01 Feb
01Feb

At the end of last year I wrote a short post on theme, and how character is injected into a game. This process often feels a little artificial in many ways, with special rules and restrictions on the types of miniatures that you can bring to the table, attempting to recreating a specific play style or bias. Theme and character, and incorporating it into a game or rules set is something that interests me a lot, and so I have recently been thinking how the inclusion of theme differs between tabletop wargames and board games.

Board games and tabletop wargames share a lot of surface similarities. Both often involve dice, some kind of counter to represent the player or forces under the control of the payer, and there is often a mix of luck and skill involved in winning. Nothing earth shattering in all of that. However, when it comes to character and theme, the two types of game are fundamentally different. While a wargame will usually have a 'theme agnostic' core rules engine, and then armies for us in the game which incorporate their individual theme into their composition and rules, a board game is often built from the ground up to be situated very specifically. That is, a tabletop wargame is essentially theme neutral and then theme is added, while a board game is usually theme specific by virtue of being a single contained rules set with no new army lists to add individual theme - although expansions may adjust this a little.

How many times have you heard the complaint that a board game 'doesn't capture the theme' very well? And yet, what is the theme captured by the 40K core rules? I would argue that there is very little intrinsic theme in the core rules, and what there is, is included through the art direction, narrative and stylistic features.

What is the consequence of this? Board games are usually fixed into a specific theme, and this is vital to their success or failure. Look at that perennial, Monopoly! How many variations do we really need of this game? And yet people must be persuaded to buy a new version of essentially the same game, simply because this latest version is the special 1980s Back to the Future version! This is fine, but it limits the shelf life of board games. If you cant change the theme, then you are essentially stuck playing the same game every time.

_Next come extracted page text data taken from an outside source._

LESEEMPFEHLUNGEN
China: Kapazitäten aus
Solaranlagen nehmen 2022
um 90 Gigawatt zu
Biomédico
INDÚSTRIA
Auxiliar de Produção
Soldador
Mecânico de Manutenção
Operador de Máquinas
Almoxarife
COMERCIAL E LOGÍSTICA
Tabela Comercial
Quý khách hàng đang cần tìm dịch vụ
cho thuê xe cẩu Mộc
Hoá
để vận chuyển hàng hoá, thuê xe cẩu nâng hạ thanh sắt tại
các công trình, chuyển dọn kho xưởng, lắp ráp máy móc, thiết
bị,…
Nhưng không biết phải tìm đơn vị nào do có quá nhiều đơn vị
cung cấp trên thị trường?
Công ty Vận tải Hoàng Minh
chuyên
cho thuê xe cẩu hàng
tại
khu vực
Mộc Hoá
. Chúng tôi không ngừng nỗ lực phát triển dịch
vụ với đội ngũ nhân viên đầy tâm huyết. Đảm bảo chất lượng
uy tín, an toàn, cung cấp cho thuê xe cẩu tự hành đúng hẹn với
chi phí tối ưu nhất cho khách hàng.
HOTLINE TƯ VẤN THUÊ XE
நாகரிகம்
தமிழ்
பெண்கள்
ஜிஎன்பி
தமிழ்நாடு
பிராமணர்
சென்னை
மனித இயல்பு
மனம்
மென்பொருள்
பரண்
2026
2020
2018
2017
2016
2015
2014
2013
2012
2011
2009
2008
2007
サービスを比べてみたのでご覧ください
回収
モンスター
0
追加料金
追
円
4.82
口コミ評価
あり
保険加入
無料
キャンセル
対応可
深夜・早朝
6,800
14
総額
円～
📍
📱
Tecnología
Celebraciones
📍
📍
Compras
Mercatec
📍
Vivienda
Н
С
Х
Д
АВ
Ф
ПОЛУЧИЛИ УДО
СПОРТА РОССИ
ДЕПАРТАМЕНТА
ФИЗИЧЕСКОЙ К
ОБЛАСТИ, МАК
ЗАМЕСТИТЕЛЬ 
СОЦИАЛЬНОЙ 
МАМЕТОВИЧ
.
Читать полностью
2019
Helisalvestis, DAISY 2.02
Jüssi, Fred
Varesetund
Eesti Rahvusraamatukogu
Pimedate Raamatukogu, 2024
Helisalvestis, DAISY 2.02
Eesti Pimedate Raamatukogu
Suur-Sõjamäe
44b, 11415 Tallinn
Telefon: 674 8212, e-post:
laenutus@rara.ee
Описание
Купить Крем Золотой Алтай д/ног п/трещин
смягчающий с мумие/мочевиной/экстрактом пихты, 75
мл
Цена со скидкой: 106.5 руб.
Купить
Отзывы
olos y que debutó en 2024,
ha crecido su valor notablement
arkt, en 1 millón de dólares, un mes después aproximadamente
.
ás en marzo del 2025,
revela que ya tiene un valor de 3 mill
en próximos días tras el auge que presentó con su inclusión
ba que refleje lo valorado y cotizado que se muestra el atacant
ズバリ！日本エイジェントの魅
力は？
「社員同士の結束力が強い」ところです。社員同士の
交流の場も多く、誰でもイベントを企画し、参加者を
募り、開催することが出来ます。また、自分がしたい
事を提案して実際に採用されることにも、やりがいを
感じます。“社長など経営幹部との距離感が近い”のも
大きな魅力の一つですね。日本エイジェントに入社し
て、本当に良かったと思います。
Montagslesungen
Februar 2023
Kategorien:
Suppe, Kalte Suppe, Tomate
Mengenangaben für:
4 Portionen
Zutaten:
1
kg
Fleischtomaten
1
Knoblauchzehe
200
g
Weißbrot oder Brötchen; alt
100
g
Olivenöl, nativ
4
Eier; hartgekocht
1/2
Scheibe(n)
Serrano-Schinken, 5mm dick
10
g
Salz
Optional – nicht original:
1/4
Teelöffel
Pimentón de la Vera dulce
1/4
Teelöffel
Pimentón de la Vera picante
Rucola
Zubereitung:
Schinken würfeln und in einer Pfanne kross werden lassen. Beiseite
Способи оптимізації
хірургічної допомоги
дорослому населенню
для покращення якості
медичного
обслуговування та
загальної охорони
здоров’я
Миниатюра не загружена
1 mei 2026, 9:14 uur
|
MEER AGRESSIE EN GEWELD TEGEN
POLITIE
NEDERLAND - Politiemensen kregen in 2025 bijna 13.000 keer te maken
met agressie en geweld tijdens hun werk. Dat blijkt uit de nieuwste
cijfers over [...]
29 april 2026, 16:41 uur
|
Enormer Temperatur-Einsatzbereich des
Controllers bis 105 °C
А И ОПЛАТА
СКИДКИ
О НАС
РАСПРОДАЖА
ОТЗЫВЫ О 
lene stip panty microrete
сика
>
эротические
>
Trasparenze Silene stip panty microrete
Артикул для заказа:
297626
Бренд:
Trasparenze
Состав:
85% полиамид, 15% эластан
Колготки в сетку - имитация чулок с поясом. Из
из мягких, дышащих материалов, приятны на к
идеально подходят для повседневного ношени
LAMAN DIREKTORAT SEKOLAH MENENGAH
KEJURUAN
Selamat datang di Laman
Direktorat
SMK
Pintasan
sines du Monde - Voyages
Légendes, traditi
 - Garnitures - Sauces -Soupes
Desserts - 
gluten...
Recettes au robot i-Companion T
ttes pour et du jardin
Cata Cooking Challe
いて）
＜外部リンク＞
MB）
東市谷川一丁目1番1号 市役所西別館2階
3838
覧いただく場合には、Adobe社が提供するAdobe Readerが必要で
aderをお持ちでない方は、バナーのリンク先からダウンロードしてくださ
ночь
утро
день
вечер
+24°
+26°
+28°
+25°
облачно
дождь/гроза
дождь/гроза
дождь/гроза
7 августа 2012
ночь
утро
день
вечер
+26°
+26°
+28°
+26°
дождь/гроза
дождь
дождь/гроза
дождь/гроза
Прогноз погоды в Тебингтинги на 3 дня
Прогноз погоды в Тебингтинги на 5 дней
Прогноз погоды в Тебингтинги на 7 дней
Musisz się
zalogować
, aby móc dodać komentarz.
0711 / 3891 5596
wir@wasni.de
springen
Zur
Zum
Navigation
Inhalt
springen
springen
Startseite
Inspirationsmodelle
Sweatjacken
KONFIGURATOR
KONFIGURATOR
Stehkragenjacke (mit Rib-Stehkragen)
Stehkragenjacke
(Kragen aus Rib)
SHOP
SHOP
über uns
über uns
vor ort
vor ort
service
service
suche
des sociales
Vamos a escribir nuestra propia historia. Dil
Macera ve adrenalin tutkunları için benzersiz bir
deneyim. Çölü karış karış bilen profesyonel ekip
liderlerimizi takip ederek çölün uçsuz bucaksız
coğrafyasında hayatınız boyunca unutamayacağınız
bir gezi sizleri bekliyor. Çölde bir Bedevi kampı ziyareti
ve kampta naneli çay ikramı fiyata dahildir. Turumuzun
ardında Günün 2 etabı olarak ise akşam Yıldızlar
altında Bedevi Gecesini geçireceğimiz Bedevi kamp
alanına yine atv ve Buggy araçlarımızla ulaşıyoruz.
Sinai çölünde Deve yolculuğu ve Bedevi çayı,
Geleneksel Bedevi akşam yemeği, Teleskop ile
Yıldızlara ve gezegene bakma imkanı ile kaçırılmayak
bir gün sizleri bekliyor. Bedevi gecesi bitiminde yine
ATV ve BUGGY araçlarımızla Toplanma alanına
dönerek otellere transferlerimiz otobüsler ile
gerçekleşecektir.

The tabletop wargame method of a theme neutral rules engine backed up by theme specific army lists highlights another core difference in theme. Board games are often themed more specifically. For example, a board game may theme itself around the Napoleonic Wars, catching a mouse through a bizarrely intricate and over-engineered series of traps, or farming in medieval or fantasy fields. In contrast, a tabletop wargames rarely themes itself around such a specific scenario. Sure, some wargames will give you a background setting, but these are often just that - background but not integrated into the rules theme. For example, 40K will tell you that the Tyranid army works and behaves a certain way, and will provide you rules to reflect this, but it doesnt give you theme rules for the Tyranids on an ice world. And even when campaign additions attempt to do this, often the rules and lists are generic beyond the established these of the narrative setting.